Что-то снова ударило Илью в плечо и соскользнуло на землю. Он наклонился поднять снаряд и секунду спустя с изумлением уставился на внушительных размеров птичье перо.
– Это еще что такое? –обернулся он к Яну. И обнаружил, что конквестор уже плотно вжался спиной в насыпь и обеими руками держал над головой щит.
– Стимфалийские птицы, – пояснил Ян, когда Илья пристроился рядом.

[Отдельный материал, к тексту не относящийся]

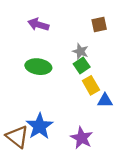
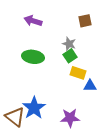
yellow rectangle: (91, 85) -> (78, 73), turned -42
purple star: (82, 138) -> (70, 118), turned -30

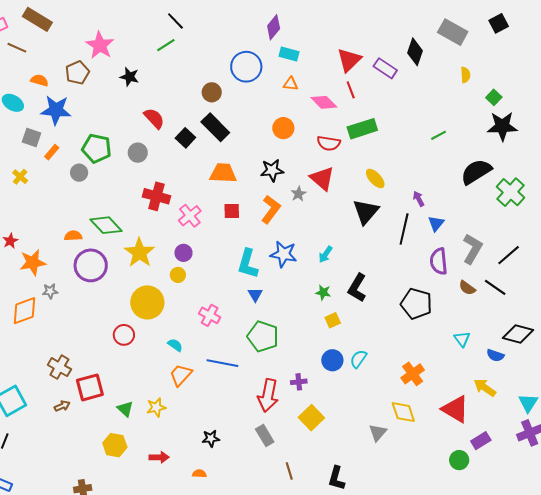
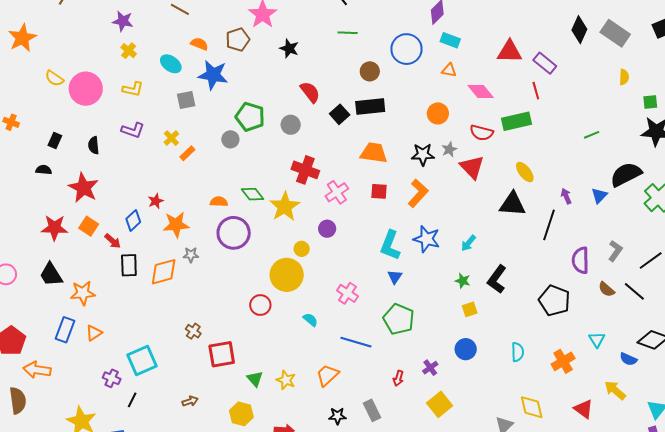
green line: (166, 45) -> (348, 33), moved, turned 30
black diamond: (415, 52) -> (579, 30), moved
red triangle: (349, 60) -> (510, 52), turned 40
red line: (351, 90) -> (536, 91), moved
green square: (494, 97) -> (650, 102), turned 35
black rectangle: (215, 127) -> (370, 107), turned -56
gray square: (31, 137) -> (186, 100), turned -36
orange rectangle: (52, 152) -> (187, 153), moved
gray star: (298, 194) -> (449, 149), moved
black triangle: (366, 212) -> (512, 204), turned 48
blue triangle: (436, 223) -> (599, 196), moved
green diamond: (106, 225) -> (252, 194), size x0.7
gray L-shape: (472, 249) -> (615, 251), size x0.7
yellow star: (139, 253) -> (285, 207), moved
yellow circle: (178, 275) -> (302, 249), moved
cyan semicircle: (358, 359) -> (518, 352), moved, turned 138
brown cross: (59, 367) -> (193, 331), size x0.7
orange cross: (413, 374) -> (563, 361), moved
orange trapezoid: (181, 375) -> (327, 375), moved
purple cross: (299, 382) -> (430, 368), turned -35
red arrow: (268, 395) -> (398, 378), size x0.5
brown arrow: (62, 406) -> (190, 401), moved
yellow star: (156, 407) -> (286, 380), turned 30
red triangle: (455, 409) -> (584, 409), size x0.7
gray rectangle: (265, 435) -> (372, 410), moved

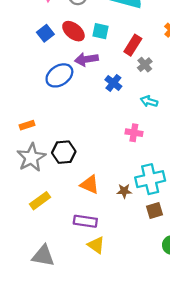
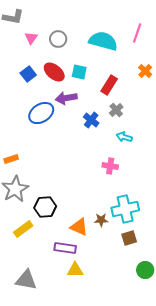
gray cross: (145, 65) -> (116, 110), moved
black hexagon: (64, 152) -> (45, 207), moved
orange triangle: (90, 185) -> (79, 227), moved
yellow triangle: (96, 245) -> (75, 270), turned -36

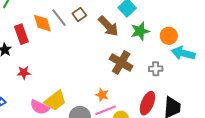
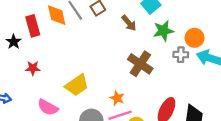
brown arrow: (108, 26) -> (129, 23), size x0.7
gray cross: (156, 69) -> (181, 55), moved
yellow trapezoid: (55, 101) -> (77, 85), moved

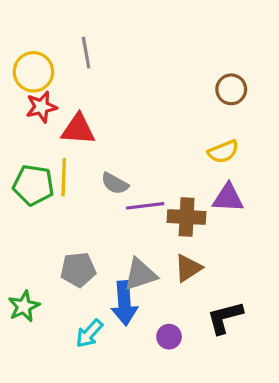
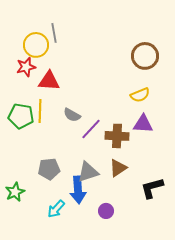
yellow circle: (33, 72) -> (36, 45), moved
brown circle: (231, 89) -> (145, 56), size x1.4
purple line: (145, 206) -> (91, 129), turned -40
black L-shape: (225, 317) -> (152, 188), moved

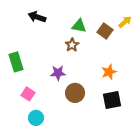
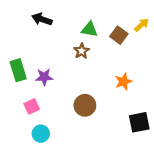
purple star: (58, 73) -> (44, 77), moved
pink square: (28, 94) -> (32, 106), turned 32
black square: (112, 100) -> (139, 122), moved

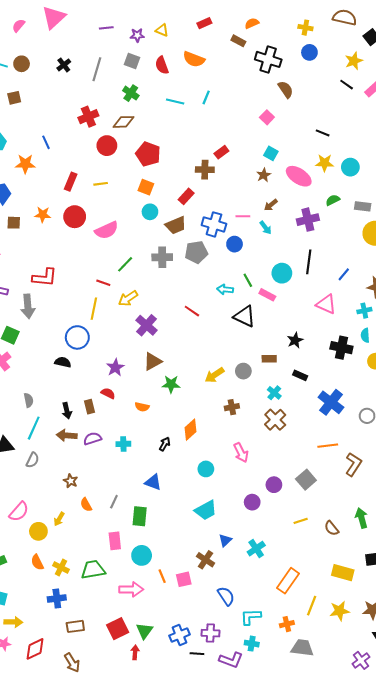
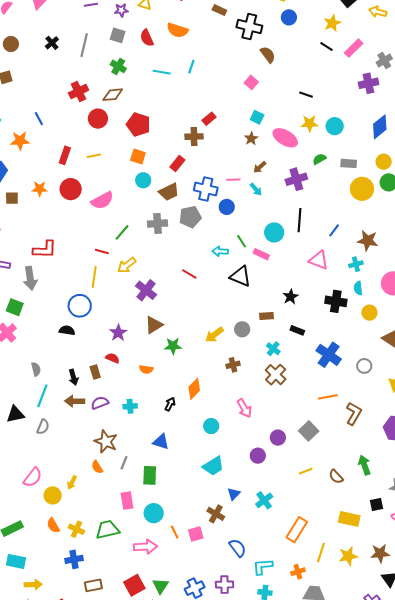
brown star: (71, 481) -> (106, 442), moved, size x1.6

Теперь в воздухе отчетливо слышался резкий свист пикирующих на землю перьев, и греки, сбиваясь в группы, торопливо формировали импровизированный панцирь из сомкнутых над головами щитов. Илья не мог оглядеть всю панораму, но даже в пределах его видимости на земле корчилось человек пять-шесть, и тела их были утыканы перьями.
– Я думал, это миф…
– Миф – это то, что у них клювы, когти и перья медные. А всё остальное – правда. Перья у них, сам видишь, крепкие; насмерть, конечно, не убьют, но если в тебя попадет с десяток, ты вполне можешь успеть истечь кровью, прежде чем их из тебя извлекут и перебинтуют раны.
– А откуда они взялись?
– Троянцы послали.
– Они что – их разводят?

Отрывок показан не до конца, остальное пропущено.